In both cases, the significance of the event was not the specific information accessed by the infiltrators, but the fact that the security breach happened in the first place. At this point in the development of cyber weaponry, hackers can access systems remotely from across the planet and find information, alter data, or cause physical destruction.
“We have to have this humility of understanding that right now in the world of cyber, we’re somewhere around the end of World War One,” said Sanger in his address. “We’ve seen skirmishes fought with these weapons… We know that it can be weaponized. We don’t know what those weapons will look like or what they will be capable of.”

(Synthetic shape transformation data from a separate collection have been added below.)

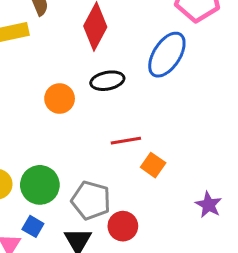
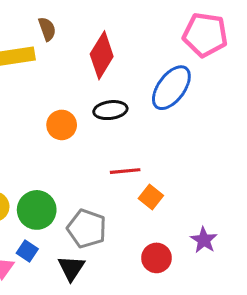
red circle: (123, 226) -> (157, 258), moved

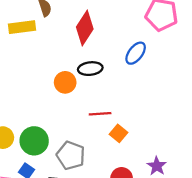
blue ellipse: (171, 88) -> (136, 53), size x0.7
orange circle: (62, 125) -> (65, 82), moved

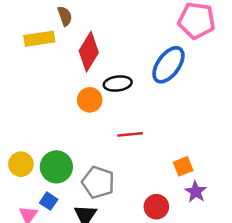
red diamond: (85, 28) -> (89, 52), moved
blue ellipse: (136, 53) -> (168, 65), size x1.4
orange square: (118, 133) -> (183, 166), moved, turned 30

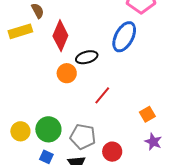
red line: (130, 134) -> (102, 95), turned -36
purple star: (196, 192) -> (153, 142), moved
red circle: (156, 207) -> (112, 152), moved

Sanger’s address lasted an hour, followed by a half hour long question and answer session and a book signing for his new book The Perfect Weapon: War, Sabotage, and Fear in the Cyber Age. Sanger covered the history of how technology has been used in war and how the cyber age changes the relationship between technology and warfare. This year’s symposium tackles “Pax Technologica”, or “peace through technology” and will examine modern technology through a political lens.

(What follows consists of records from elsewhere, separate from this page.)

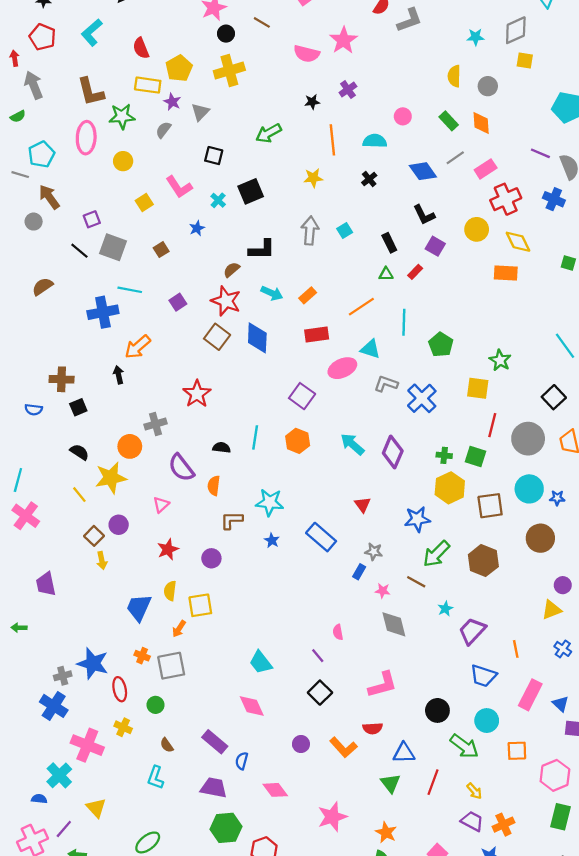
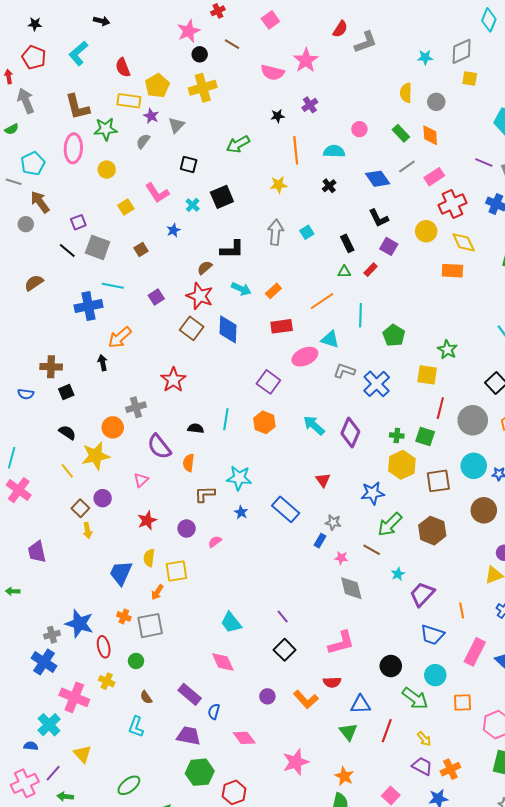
pink semicircle: (338, 632) -> (215, 542), moved, turned 64

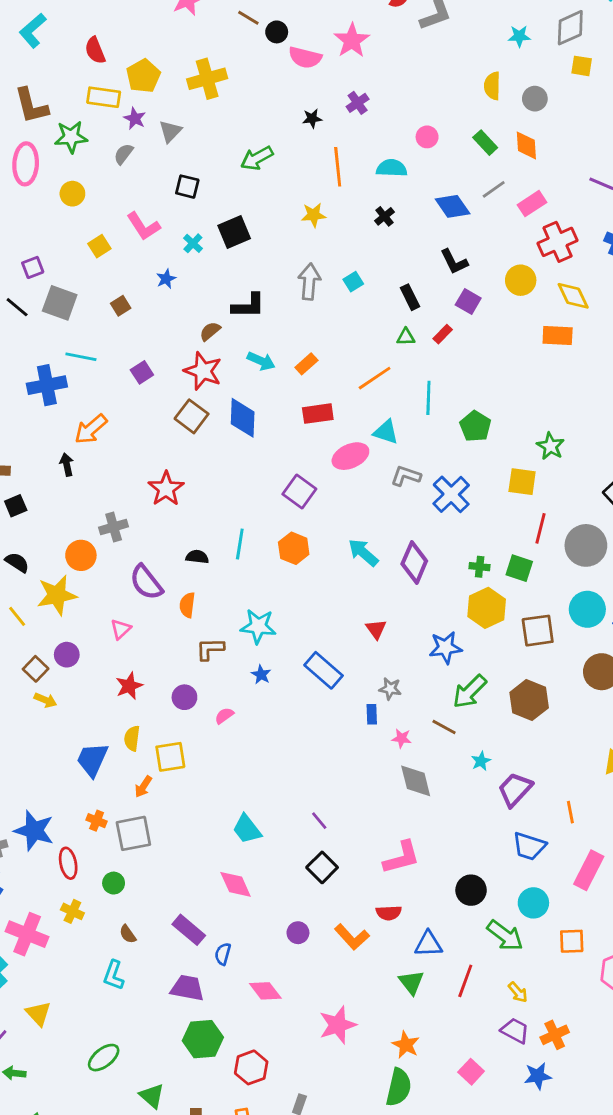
black circle: (200, 54) -> (277, 32), moved
yellow arrow: (87, 531) -> (45, 700), turned -56
blue rectangle: (320, 541) -> (372, 714), turned -32

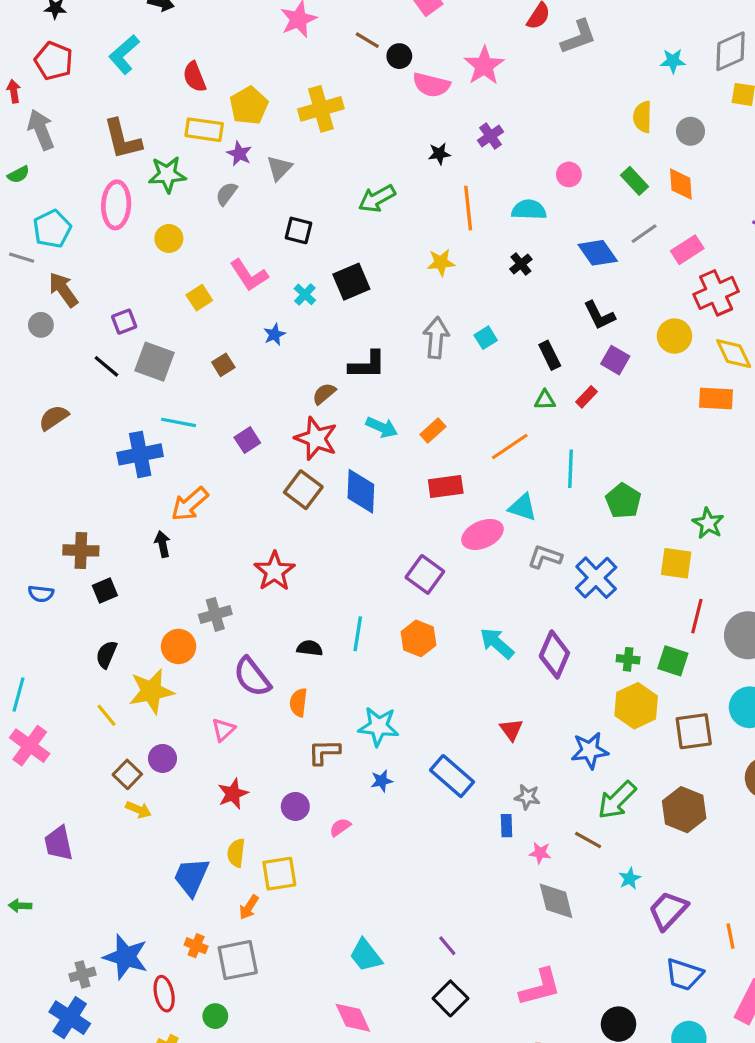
black semicircle: (17, 562) -> (106, 654), turned -100
blue star: (261, 675) -> (382, 781), turned 30

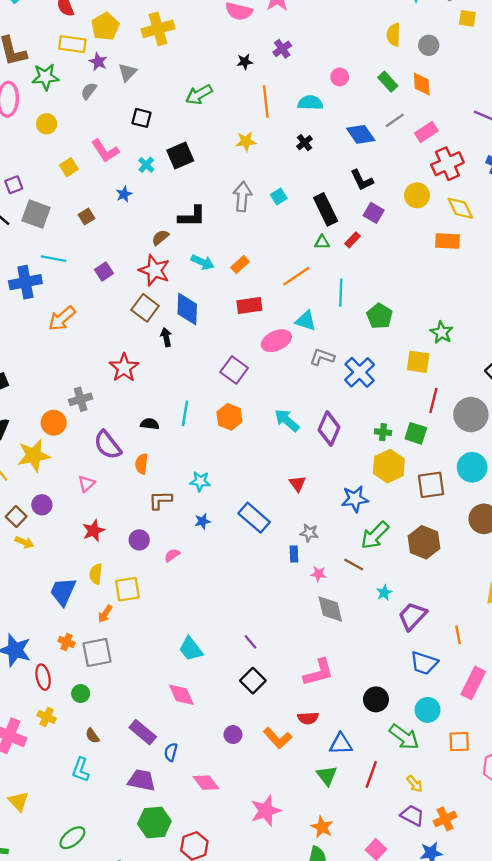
black rectangle: (550, 355) -> (326, 209), size x1.5
black arrow: (162, 544) -> (166, 337), moved
cyan star: (378, 726) -> (200, 481), size x0.7

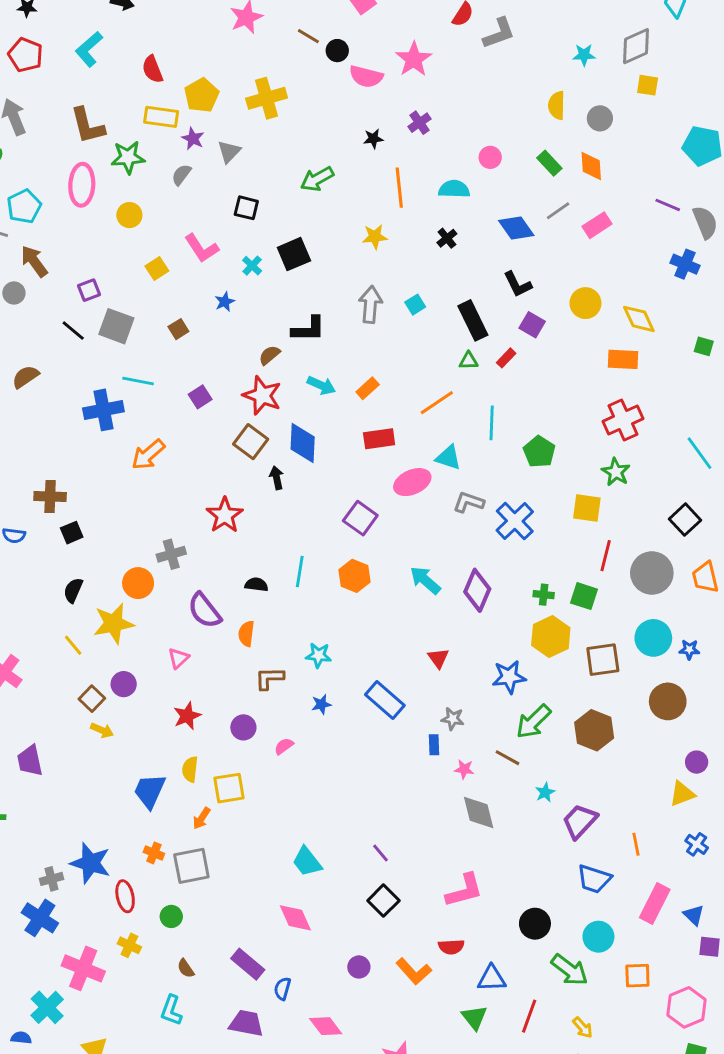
red cross: (447, 164) -> (623, 420), moved

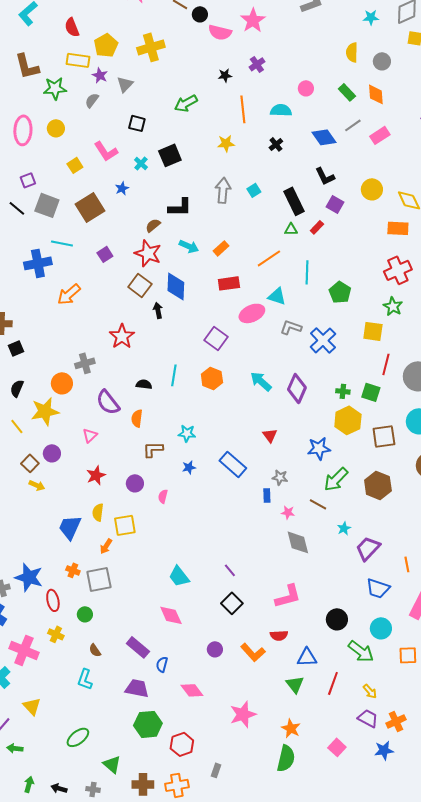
pink ellipse: (82, 185) -> (23, 130), moved
brown square: (178, 329) -> (90, 207), size x2.0
pink semicircle: (284, 746) -> (163, 496), turned -40

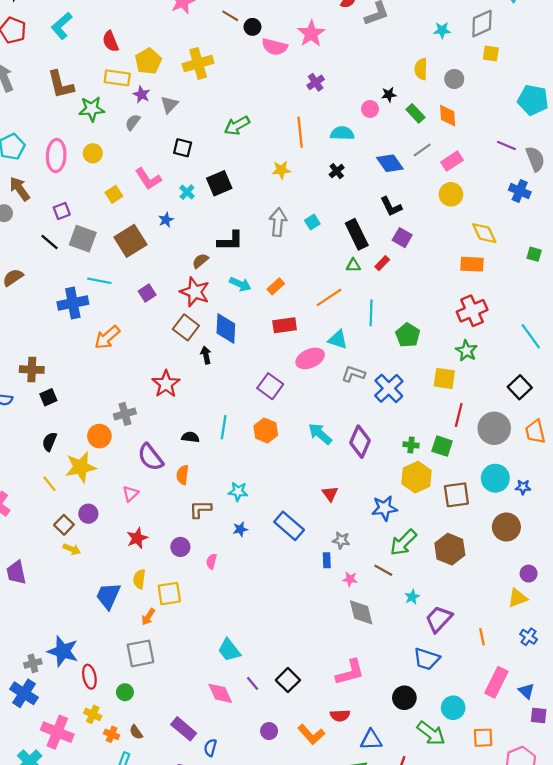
black star: (225, 75) -> (389, 95), moved
yellow circle: (372, 189) -> (451, 194), moved
orange cross: (73, 570) -> (112, 734), moved
purple line: (230, 570) -> (252, 683), moved
blue trapezoid: (378, 588) -> (427, 659), moved

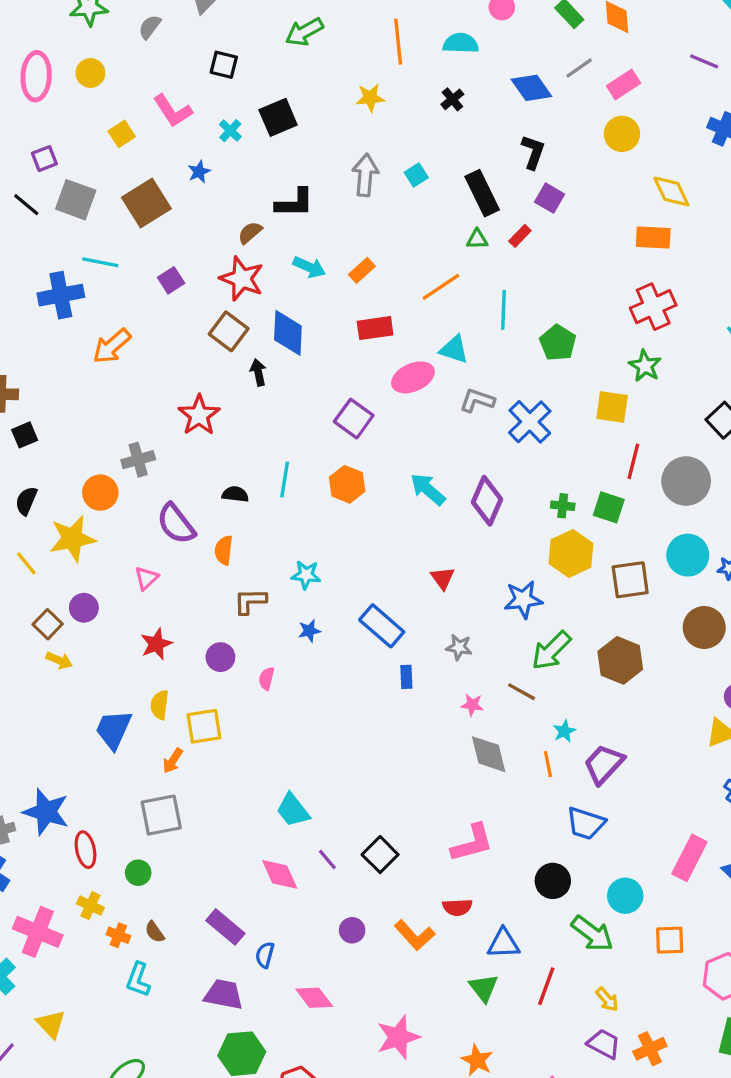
black L-shape: (391, 207) -> (533, 152), turned -135
blue rectangle: (327, 560) -> (406, 677), moved
orange line: (482, 637) -> (548, 764), moved

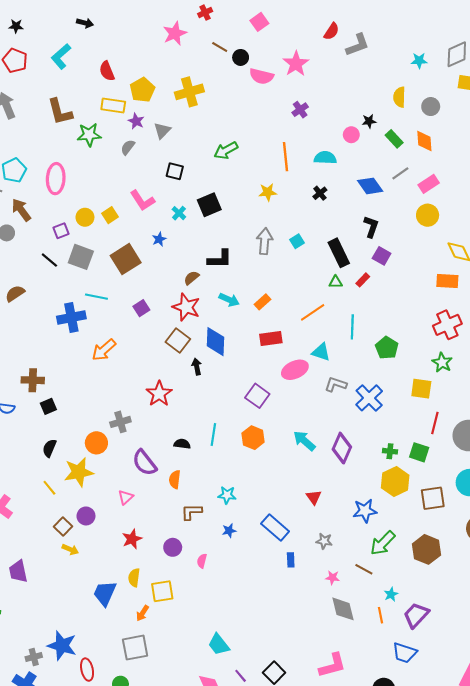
yellow circle: (90, 73) -> (85, 217), moved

Sanger opened his address by discussing William Borah, the namesake of the symposium and University of Idaho’s Borah Theater.
“Borah was a fascinating and incredibly contradictory character,” Sanger said. “He was a huge figure in what, in my mind, is the most critical formative years of the United State. … This lecture is rooted in another one of Borah’s interests, which is keeping the United States in peace.”
Sanger transitioned into discussing modern technology and its role in warfare by comparing how Borah’s interests relate to modern goals of “keeping the United States in peace.” State and non-state actors have learned how to control cyber tools and weaponry like any other method of social control they utilize or have utilized, Sanger said.
He referenced current events often throughout the address, including the Kavanaugh case and the Russia investigation. The Russia investigation’s significance as an example of cyber warfare played a key role in the address.
Sanger reminded the audience that cyberattacks have only been a major national safety concern for the past five years according to the Worldwide Threat Assessment. Several major attacks have occurred in recent times, few of them widely known; Stuxnet, Saudi Aramco, Dark Seoul, Sands Casino, and Sony Entertainment name a few of them.
Sanger ended his address by warning the audience that the problem will only get worse in the future. Countries can no longer defeat the “perfect weapon” by building new weapons.
Instead, countries must rely on enhancing cyber security and finding political solutions that do not involve treaties. We as a global community must decide how we will bring stability to cyberspace.
The next Borah Symposium events will be the Renfrew Colloquium on Gaming for Peace in the Vandal Ballroom at 12:30pm Tuesday and the Closing Keynote Address by Jane McGonigal in the International Ballroom at 7:00pm Wednesday.